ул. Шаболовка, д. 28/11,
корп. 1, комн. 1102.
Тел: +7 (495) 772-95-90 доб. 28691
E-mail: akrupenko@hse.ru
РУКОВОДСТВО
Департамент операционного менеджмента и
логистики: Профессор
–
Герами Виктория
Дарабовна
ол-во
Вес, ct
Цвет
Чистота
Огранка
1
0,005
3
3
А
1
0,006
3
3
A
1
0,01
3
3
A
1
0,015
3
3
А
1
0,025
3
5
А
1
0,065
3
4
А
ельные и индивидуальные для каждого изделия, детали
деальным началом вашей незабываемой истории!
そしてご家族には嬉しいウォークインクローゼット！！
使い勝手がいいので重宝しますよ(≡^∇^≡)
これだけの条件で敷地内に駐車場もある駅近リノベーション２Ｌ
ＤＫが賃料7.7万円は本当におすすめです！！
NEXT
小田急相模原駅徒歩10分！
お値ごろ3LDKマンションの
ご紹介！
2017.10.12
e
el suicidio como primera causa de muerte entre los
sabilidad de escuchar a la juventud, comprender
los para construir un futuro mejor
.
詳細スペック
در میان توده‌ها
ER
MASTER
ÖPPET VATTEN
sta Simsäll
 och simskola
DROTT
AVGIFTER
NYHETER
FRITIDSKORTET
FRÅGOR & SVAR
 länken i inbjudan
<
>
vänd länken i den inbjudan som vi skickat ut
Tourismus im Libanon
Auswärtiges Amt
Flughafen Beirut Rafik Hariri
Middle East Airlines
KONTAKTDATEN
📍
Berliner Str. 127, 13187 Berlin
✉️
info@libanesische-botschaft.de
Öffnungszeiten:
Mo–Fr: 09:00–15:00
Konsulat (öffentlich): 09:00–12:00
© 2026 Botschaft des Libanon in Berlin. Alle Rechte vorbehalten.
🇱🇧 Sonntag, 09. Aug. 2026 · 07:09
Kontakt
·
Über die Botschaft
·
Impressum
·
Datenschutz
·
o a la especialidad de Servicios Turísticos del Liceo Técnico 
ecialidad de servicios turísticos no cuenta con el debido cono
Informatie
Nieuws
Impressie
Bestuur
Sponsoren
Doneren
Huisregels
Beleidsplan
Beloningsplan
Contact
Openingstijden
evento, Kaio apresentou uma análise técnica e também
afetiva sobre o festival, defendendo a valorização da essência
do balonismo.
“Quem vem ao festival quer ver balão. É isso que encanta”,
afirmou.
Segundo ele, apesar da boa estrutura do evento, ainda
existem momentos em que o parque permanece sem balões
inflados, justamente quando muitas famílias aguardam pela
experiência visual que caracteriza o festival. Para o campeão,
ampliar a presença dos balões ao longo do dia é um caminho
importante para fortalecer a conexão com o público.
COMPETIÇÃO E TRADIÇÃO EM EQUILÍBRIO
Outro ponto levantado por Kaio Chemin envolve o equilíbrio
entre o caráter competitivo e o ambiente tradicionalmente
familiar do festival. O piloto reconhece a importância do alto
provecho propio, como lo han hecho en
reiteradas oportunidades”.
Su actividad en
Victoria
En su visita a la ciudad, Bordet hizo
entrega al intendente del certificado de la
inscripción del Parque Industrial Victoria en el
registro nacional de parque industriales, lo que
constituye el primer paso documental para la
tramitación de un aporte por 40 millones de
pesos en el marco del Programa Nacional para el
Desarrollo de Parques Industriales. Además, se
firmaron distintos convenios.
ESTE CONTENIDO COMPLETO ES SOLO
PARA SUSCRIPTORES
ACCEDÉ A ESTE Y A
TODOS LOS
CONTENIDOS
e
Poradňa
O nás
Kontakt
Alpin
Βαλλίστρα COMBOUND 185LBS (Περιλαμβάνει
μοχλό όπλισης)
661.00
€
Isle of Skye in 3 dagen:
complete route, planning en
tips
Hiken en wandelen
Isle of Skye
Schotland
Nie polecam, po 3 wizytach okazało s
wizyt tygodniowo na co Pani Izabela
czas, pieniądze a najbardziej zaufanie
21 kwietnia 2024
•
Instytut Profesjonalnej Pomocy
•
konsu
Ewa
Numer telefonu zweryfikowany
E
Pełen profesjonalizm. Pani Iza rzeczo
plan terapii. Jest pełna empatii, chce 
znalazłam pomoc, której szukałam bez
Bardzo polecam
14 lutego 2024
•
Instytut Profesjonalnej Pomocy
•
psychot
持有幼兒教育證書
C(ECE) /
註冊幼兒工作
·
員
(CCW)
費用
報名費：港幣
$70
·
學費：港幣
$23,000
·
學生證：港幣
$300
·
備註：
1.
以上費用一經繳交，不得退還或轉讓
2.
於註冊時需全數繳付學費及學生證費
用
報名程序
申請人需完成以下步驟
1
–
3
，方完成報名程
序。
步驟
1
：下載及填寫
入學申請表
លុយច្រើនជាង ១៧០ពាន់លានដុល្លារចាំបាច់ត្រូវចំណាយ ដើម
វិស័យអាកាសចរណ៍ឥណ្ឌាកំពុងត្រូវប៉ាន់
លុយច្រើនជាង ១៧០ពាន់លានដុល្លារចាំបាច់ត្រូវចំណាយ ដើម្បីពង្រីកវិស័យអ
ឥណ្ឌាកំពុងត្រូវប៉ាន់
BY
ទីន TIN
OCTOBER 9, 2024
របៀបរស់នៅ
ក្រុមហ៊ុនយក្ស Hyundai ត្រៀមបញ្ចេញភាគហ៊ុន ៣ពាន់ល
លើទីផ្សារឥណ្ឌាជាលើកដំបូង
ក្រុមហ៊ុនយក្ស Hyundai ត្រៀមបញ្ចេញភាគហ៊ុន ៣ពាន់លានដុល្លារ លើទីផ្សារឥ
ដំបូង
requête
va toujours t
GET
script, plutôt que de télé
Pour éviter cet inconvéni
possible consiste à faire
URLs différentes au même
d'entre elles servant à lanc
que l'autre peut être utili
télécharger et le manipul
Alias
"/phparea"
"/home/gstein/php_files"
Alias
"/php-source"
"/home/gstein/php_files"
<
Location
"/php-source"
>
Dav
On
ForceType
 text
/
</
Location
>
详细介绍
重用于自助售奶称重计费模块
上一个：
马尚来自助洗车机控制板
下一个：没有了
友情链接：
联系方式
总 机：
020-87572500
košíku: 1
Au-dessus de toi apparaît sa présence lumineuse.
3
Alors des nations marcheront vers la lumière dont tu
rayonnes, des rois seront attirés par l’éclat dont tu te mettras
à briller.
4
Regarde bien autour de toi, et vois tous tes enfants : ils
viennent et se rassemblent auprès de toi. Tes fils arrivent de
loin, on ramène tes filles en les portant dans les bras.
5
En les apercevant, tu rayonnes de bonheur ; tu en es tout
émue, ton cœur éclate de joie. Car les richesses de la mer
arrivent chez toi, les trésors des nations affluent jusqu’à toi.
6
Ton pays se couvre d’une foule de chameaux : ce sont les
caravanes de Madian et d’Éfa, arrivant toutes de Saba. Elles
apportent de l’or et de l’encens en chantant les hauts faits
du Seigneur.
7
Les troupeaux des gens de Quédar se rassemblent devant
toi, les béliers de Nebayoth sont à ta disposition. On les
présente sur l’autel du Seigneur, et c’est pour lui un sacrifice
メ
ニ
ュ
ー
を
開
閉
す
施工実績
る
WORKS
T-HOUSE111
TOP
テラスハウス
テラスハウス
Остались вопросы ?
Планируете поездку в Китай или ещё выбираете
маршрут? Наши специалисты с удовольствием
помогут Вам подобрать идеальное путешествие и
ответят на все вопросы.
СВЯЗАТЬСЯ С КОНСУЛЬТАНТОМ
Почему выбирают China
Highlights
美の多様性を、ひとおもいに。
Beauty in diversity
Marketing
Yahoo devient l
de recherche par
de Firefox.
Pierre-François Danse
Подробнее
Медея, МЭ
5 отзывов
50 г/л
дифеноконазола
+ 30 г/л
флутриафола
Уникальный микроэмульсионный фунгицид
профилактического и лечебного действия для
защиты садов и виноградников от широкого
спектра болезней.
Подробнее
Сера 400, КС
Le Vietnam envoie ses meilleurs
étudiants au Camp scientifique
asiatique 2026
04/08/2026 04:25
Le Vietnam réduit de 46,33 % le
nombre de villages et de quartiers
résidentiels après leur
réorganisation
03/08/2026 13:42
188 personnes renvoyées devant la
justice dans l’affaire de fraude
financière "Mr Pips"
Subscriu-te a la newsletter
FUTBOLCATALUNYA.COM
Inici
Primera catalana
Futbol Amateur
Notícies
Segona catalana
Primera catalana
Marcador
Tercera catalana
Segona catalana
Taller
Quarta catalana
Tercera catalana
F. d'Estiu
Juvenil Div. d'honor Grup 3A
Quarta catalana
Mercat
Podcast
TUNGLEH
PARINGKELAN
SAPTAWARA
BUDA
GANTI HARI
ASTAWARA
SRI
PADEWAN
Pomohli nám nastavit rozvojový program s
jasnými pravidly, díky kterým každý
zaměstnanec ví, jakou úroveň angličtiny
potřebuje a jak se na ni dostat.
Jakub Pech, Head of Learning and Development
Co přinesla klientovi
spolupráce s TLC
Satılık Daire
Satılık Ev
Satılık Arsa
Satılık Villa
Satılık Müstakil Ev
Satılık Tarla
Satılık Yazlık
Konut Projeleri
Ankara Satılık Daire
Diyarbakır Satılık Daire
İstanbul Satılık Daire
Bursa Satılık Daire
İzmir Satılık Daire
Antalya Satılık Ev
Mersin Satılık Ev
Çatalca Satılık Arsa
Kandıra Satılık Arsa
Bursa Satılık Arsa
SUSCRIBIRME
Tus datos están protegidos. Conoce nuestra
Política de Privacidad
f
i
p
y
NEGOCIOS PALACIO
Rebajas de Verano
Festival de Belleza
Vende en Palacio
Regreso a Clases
***
WHAT IS BEING ASKED
Filter the entries above and return only the lines holding "länken".

SOLUTION TO THIS EXERCISE
 länken i inbjudan
vänd länken i den inbjudan som vi skickat ut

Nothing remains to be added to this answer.